Extracted material →
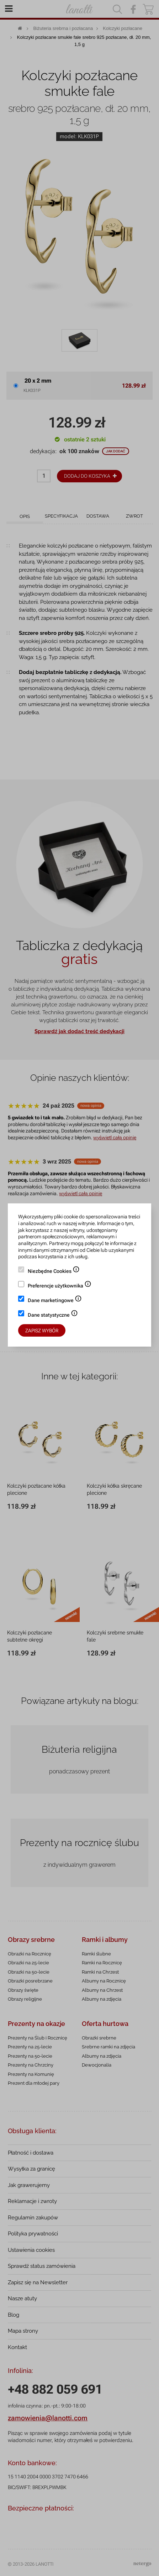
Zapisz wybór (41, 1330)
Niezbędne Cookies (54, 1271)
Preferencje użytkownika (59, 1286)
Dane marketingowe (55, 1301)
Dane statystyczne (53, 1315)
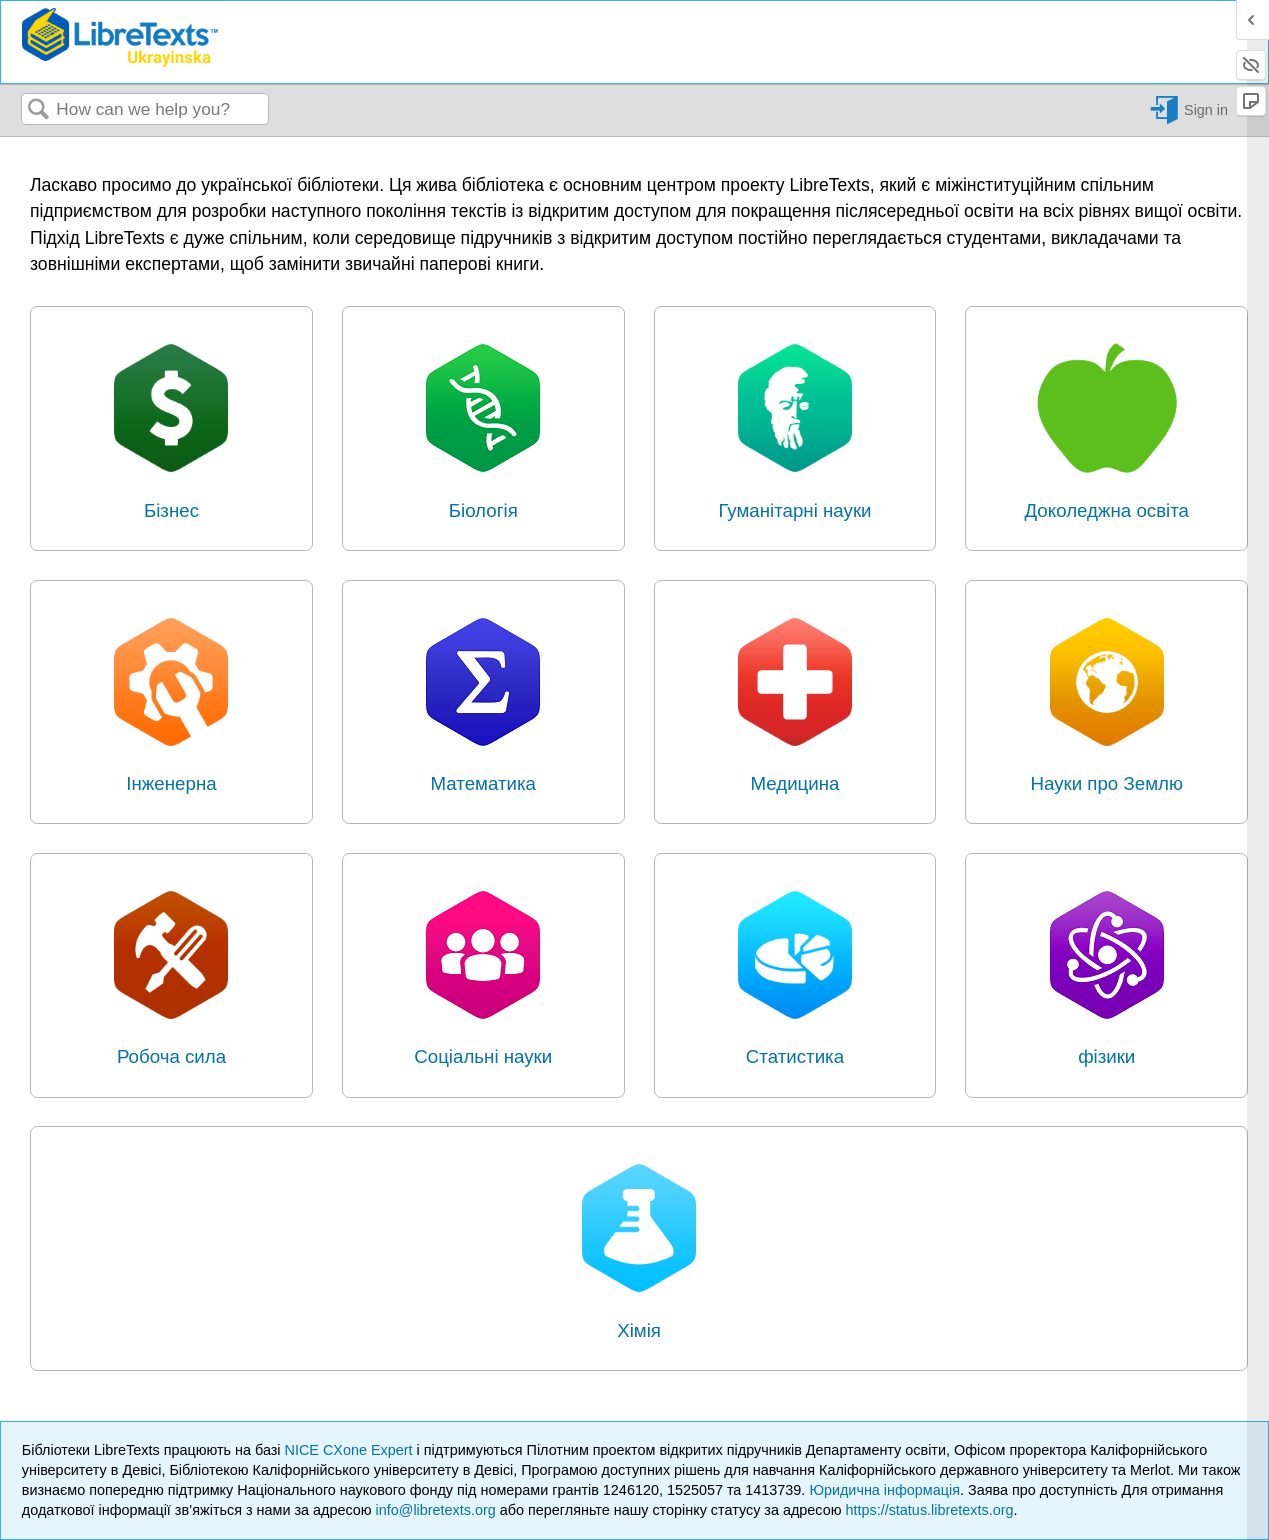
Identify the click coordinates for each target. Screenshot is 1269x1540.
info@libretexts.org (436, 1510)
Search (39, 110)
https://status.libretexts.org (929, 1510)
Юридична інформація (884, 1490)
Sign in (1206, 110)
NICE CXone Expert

Work item → Select the lines from the entries that include the word "Dane".

Result below →
Dane marketingowe (55, 1301)
Dane statystyczne (53, 1315)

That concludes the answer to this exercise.